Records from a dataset

# # # # #

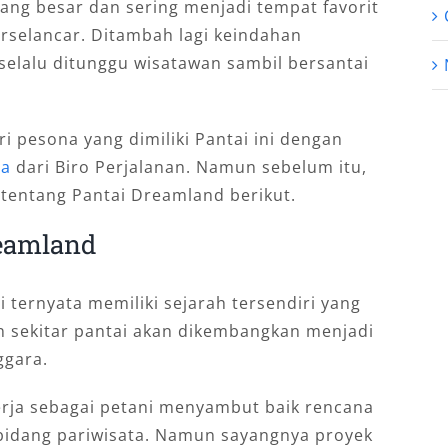
yang besar dan sering menjadi tempat favorit
rselancar. Ditambah lagi keindahan
selalu ditunggu wisatawan sambil bersantai
i pesona yang dimiliki Pantai ini dengan
ta
dari Biro Perjalanan. Namun sebelum itu,
 tentang Pantai Dreamland berikut.
reamland
ternyata memiliki sejarah tersendiri yang
 sekitar pantai akan dikembangkan menjadi
ggara.
rja sebagai petani menyambut baik rencana
e bidang pariwisata. Namun sayangnya proyek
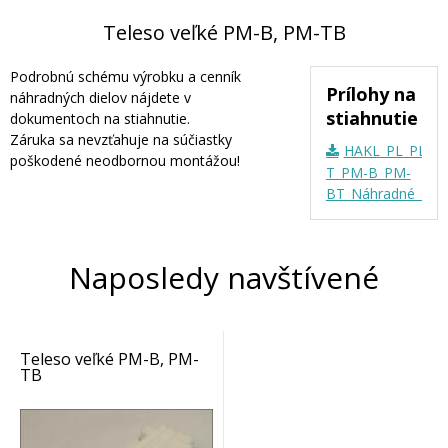
Teleso veľké PM-B, PM-TB
Podrobnú schému výrobku a cenník
Prílohy na
náhradných dielov nájdete v
stiahnutie
dokumentoch na stiahnutie.
Záruka sa nevzťahuje na súčiastky
HAKL_PL_PL-
poškodené neodbornou montážou!
T_PM-B_PM-
BT_Náhradné_diel
Naposledy navštívené
Teleso veľké PM-B, PM-
TB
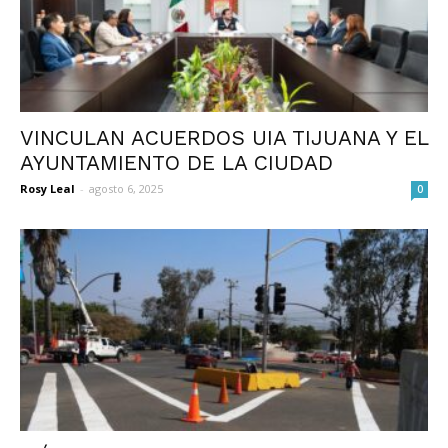
VINCULAN ACUERDOS UIA TIJUANA Y EL
AYUNTAMIENTO DE LA CIUDAD
Rosy Leal
-
agosto 6, 2025
0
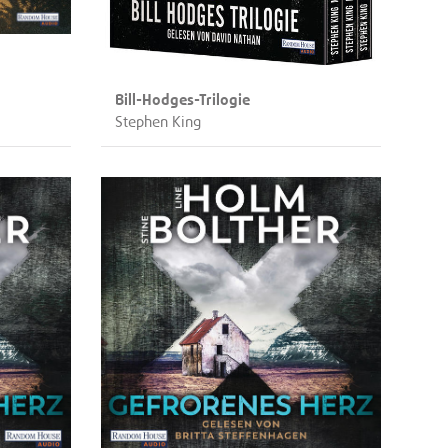
Bill-Hodges-Trilogie
Stephen King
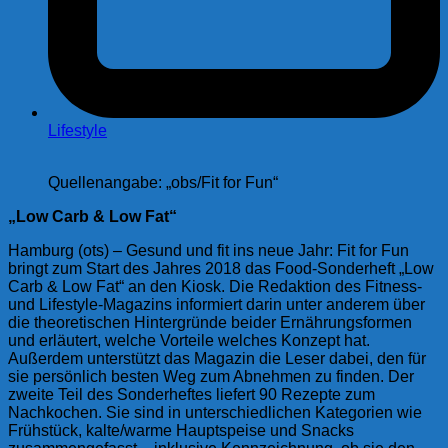
Lifestyle
Quellenangabe: „obs/Fit for Fun“
„Low Carb & Low Fat“
Hamburg (ots) – Gesund und fit ins neue Jahr: Fit for Fun
bringt zum Start des Jahres 2018 das Food-Sonderheft „Low
Carb & Low Fat“ an den Kiosk. Die Redaktion des Fitness-
und Lifestyle-Magazins informiert darin unter anderem über
die theoretischen Hintergründe beider Ernährungsformen
und erläutert, welche Vorteile welches Konzept hat.
Außerdem unterstützt das Magazin die Leser dabei, den für
sie persönlich besten Weg zum Abnehmen zu finden. Der
zweite Teil des Sonderheftes liefert 90 Rezepte zum
Nachkochen. Sie sind in unterschiedlichen Kategorien wie
Frühstück, kalte/warme Hauptspeise und Snacks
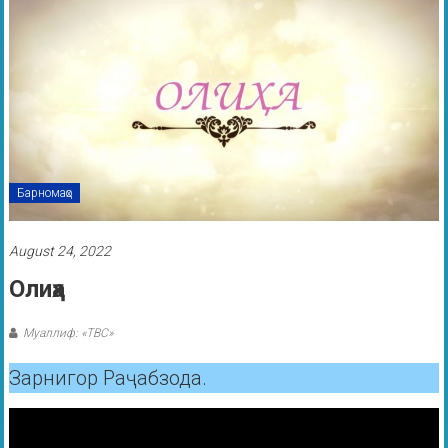
Барномаҳо
August 24, 2022
Олиҳа
Муаллиф: «ТВС»
Зарнигор Раҷабзода.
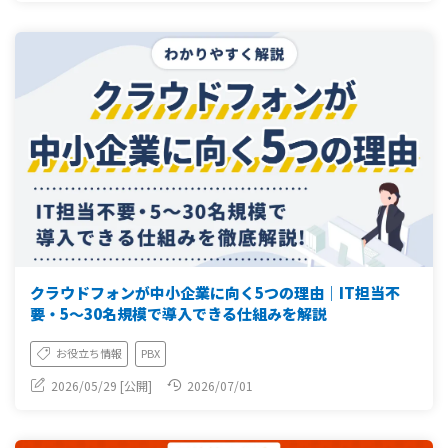
クラウドフォンが中小企業に向く5つの理由｜IT担当不
要・5〜30名規模で導入できる仕組みを解説
お役立ち情報
PBX
2026/05/29 [公開]
2026/07/01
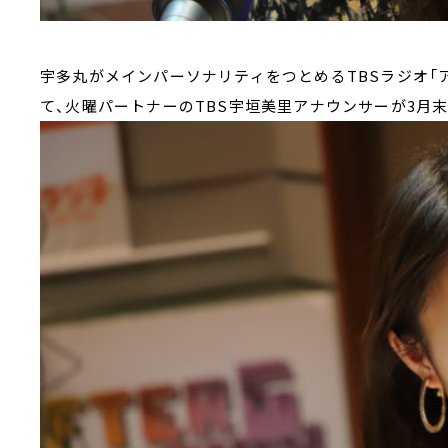
宇多丸がメインパーソナリティをつとめるTBSラジオ「ア
て、火曜パートナーのTBS宇垣美里アナウンサーが3月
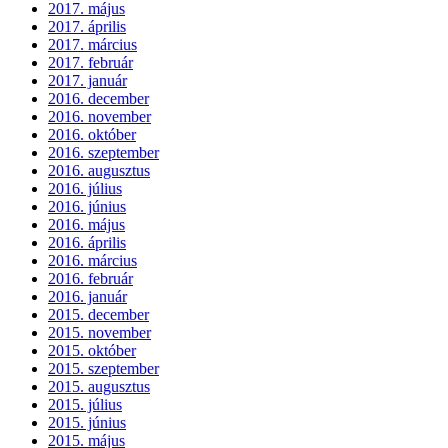
2017. május
2017. április
2017. március
2017. február
2017. január
2016. december
2016. november
2016. október
2016. szeptember
2016. augusztus
2016. július
2016. június
2016. május
2016. április
2016. március
2016. február
2016. január
2015. december
2015. november
2015. október
2015. szeptember
2015. augusztus
2015. július
2015. június
2015. május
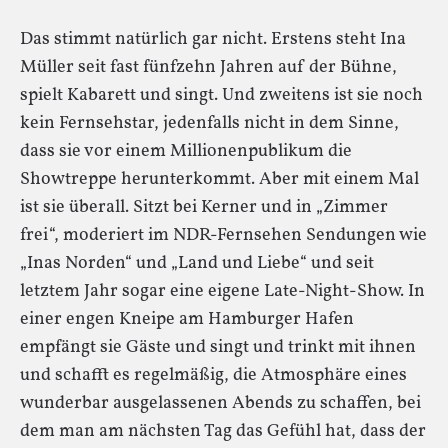
Das stimmt natürlich gar nicht. Erstens steht Ina
Müller seit fast fünfzehn Jahren auf der Bühne,
spielt Kabarett und singt. Und zweitens ist sie noch
kein Fernsehstar, jedenfalls nicht in dem Sinne,
dass sie vor einem Millionenpublikum die
Showtreppe herunterkommt. Aber mit einem Mal
ist sie überall. Sitzt bei Kerner und in „Zimmer
frei“, moderiert im NDR-Fernsehen Sendungen wie
„Inas Norden“ und „Land und Liebe“ und seit
letztem Jahr sogar eine eigene Late-Night-Show. In
einer engen Kneipe am Hamburger Hafen
empfängt sie Gäste und singt und trinkt mit ihnen
und schafft es regelmäßig, die Atmosphäre eines
wunderbar ausgelassenen Abends zu schaffen, bei
dem man am nächsten Tag das Gefühl hat, dass der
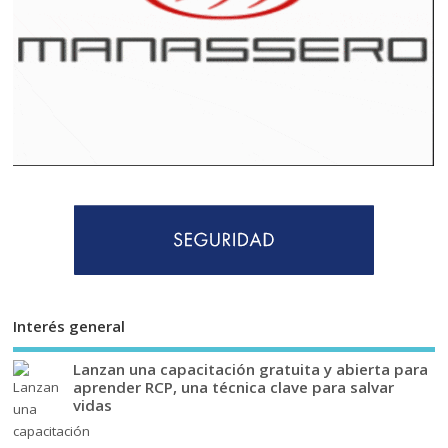
Interés general
Lanzan una capacitación gratuita y abierta para
aprender RCP, una técnica clave para salvar
vidas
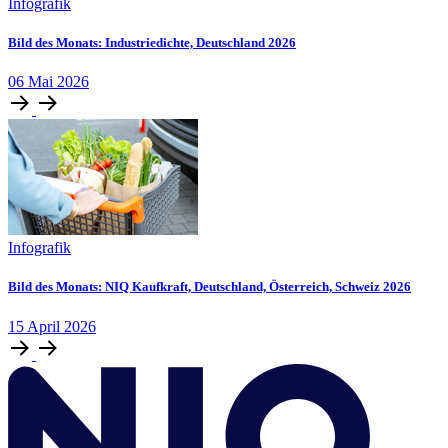
Infografik
Bild des Monats: Industriedichte, Deutschland 2026
06
Mai
2026
Infografik
Bild des Monats: NIQ Kaufkraft, Deutschland, Österreich, Schweiz 2026
15
April
2026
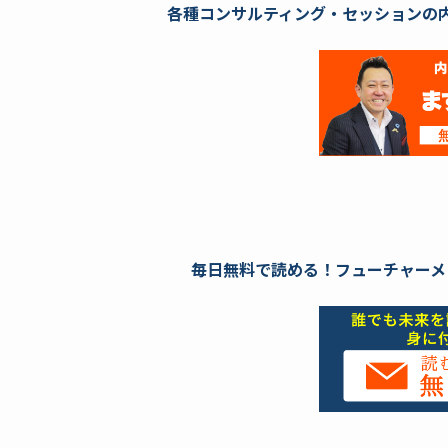
各種コンサルティング・セッションの
毎日無料で読める！フューチャーメ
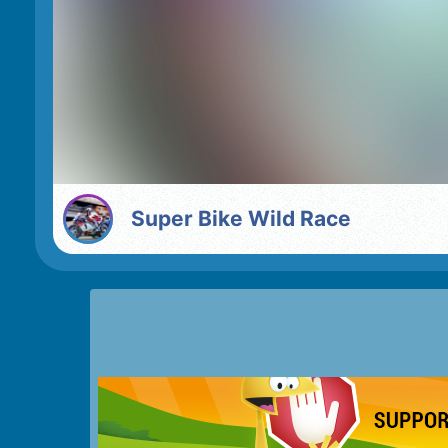
Super Bike Wild Race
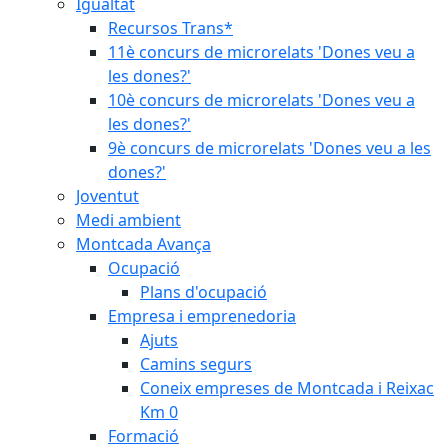
Igualtat
Recursos Trans*
11è concurs de microrelats 'Dones veu a
les dones?'
10è concurs de microrelats 'Dones veu a
les dones?'
9è concurs de microrelats 'Dones veu a les
dones?'
Joventut
Medi ambient
Montcada Avança
Ocupació
Plans d'ocupació
Empresa i emprenedoria
Ajuts
Camins segurs
Coneix empreses de Montcada i Reixac
Km 0
Formació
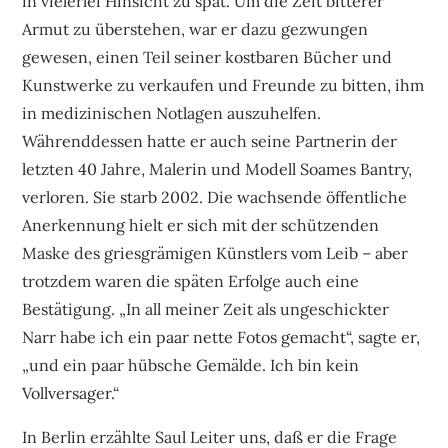
in vielerlei Hinsicht zu spät. Um die Zeit bitterer
Armut zu überstehen, war er dazu gezwungen
gewesen, einen Teil seiner kostbaren Bücher und
Kunstwerke zu verkaufen und Freunde zu bitten, ihm
in medizinischen Notlagen auszuhelfen.
Währenddessen hatte er auch seine Partnerin der
letzten 40 Jahre, Malerin und Modell Soames Bantry,
verloren. Sie starb 2002. Die wachsende öffentliche
Anerkennung hielt er sich mit der schützenden
Maske des griesgrämigen Künstlers vom Leib – aber
trotzdem waren die späten Erfolge auch eine
Bestätigung. „In all meiner Zeit als ungeschickter
Narr habe ich ein paar nette Fotos gemacht“, sagte er,
„und ein paar hübsche Gemälde. Ich bin kein
Vollversager.“
In Berlin erzählte Saul Leiter uns, daß er die Frage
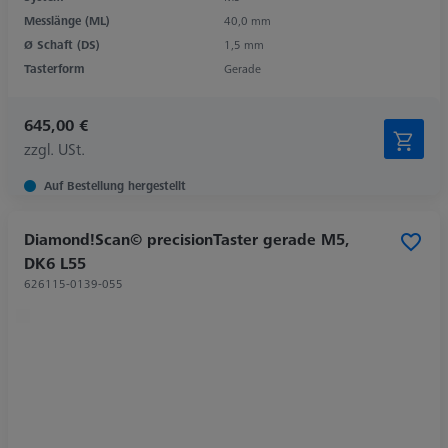
Messlänge (ML)
40,0 mm
Ø Schaft (DS)
1,5 mm
Tasterform
Gerade
645,00 €
zzgl. USt.
Auf Bestellung hergestellt
Diamond!Scan© precisionTaster gerade M5,
DK6 L55
626115-0139-055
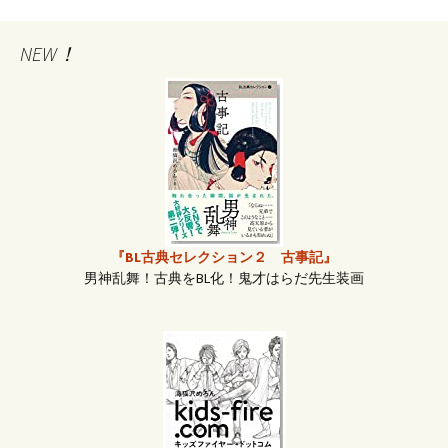
稿
NEW！
ナ
ビ
ゲ
『BL古典セレクション２ 古事記』
ー
男神乱舞！古典をBL化！鬼才はらだ先生装画
シ
ョ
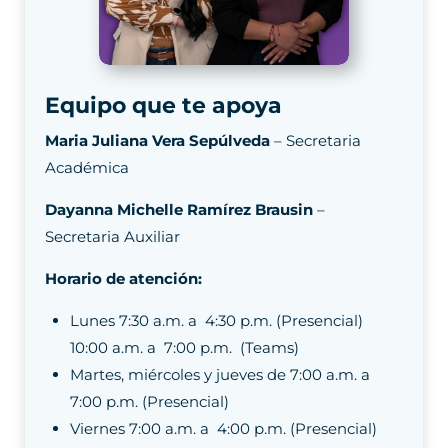
Equipo que te apoya
Maria Juliana Vera Sepúlveda
– Secretaria
Académica
Dayanna Michelle Ramírez Brausin
–
Secretaria Auxiliar
Horario de atención:
Lunes 7:30 a.m. a 4:30 p.m. (Presencial)
10:00 a.m. a 7:00 p.m. (Teams)
Martes, miércoles y jueves de 7:00 a.m. a
7:00 p.m. (Presencial)
Viernes 7:00 a.m. a 4:00 p.m. (Presencial)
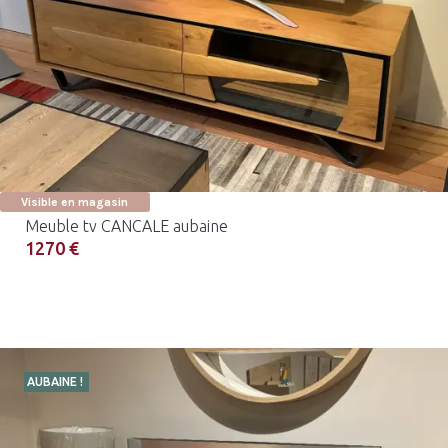
Visible en magasin
Meuble tv CANCALE aubaine
1270 €
AUBAINE !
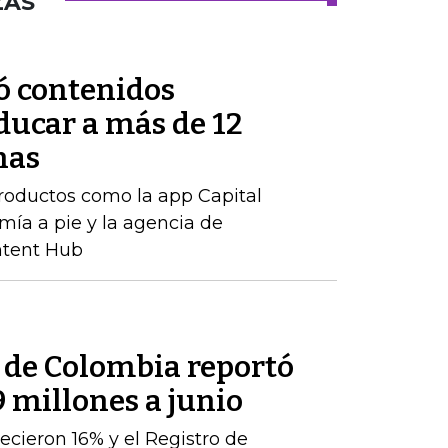
ZAS
ó contenidos
ducar a más de 12
nas
productos como la app Capital
mía a pie y la agencia de
ntent Hub
l de Colombia reportó
9 millones a junio
ecieron 16% y el Registro de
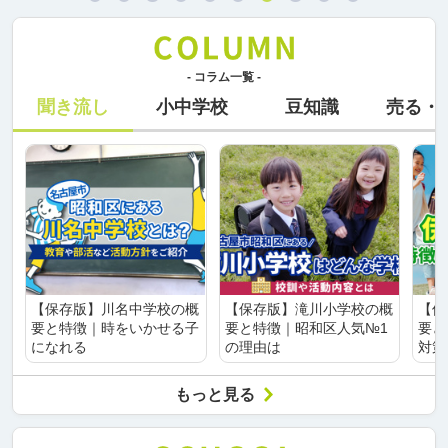
- コラム一覧 -
聞き流し
小中学校
豆知識
売る・
【保存版】川名中学校の概
【保存版】滝川小学校の概
【保
要と特徴｜時をいかせる子
要と特徴｜昭和区人気№1
要と
になれる
の理由は
対策
もっと見る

# # # # #

* _BRIEF_
Go through the records above and return each line in which the word "nicht" occurs.

* _RESULT OF THE EXERCISE_
Das stimmt natürlich gar nicht. Erstens steht Ina
kein Fernsehstar, jedenfalls nicht in dem Sinne,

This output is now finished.